Gabriela Biló (born 1989 in São Paulo) is a Brazilian photojournalist dedicated to political journalism. In 2020 and 2021, she was the winner of the Mulher Imprensa Trophy and received an honorable mention at the Vladimir Herzog Award for her coverage of President Jair Bolsonaro's routine. She was a finalist for the LOBA Prize from Leica and won the IREE Journalism Prize. She is the author of the book A Verdade Vós Libertará published by Editora Fósforo.
== Career ==
Her career as a journalist began in 2012 when she worked for the Futura Press agency.

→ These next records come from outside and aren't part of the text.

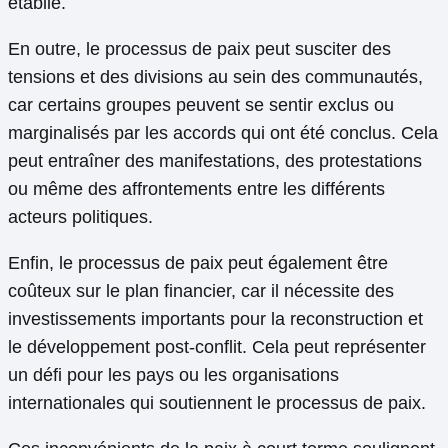
établie.
En outre, le processus de paix peut susciter des
tensions et des divisions au sein des communautés,
car certains groupes peuvent se sentir exclus ou
marginalisés par les accords qui ont été conclus. Cela
peut entraîner des manifestations, des protestations
ou même des affrontements entre les différents
acteurs politiques.
Enfin, le processus de paix peut également être
coûteux sur le plan financier, car il nécessite des
investissements importants pour la reconstruction et
le développement post-conflit. Cela peut représenter
un défi pour les pays ou les organisations
internationales qui soutiennent le processus de paix.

In 2014, she was hired by O Estado de S. Paulo and made her first professional trip to Brasília with the aim of taking a photo of Michel Temer, then vice president, on the night he would receive the presidential sash from Dilma Rousseff. She moved to Brasília in 2019, becoming the first woman in the history of O Estado de S. Paulo to work as a photographer in the capital. She currently works for the newspaper Folha de S.Paulo.

== Works ==

Presidente Viral was a photographic record created by Brazilian photographer Gabriela Biló for the newspaper O Estado de S. Paulo in 2020. In that same year, the work received an honorable mention at the 42nd edition of the Vladimir Herzog Award. The photograph is considered not only a portrait of then-President Jair Bolsonaro without a mask and coughing but also a portrayal of the pandemic crisis the country was facing, capturing the "decisive moment" spirit of Bresson.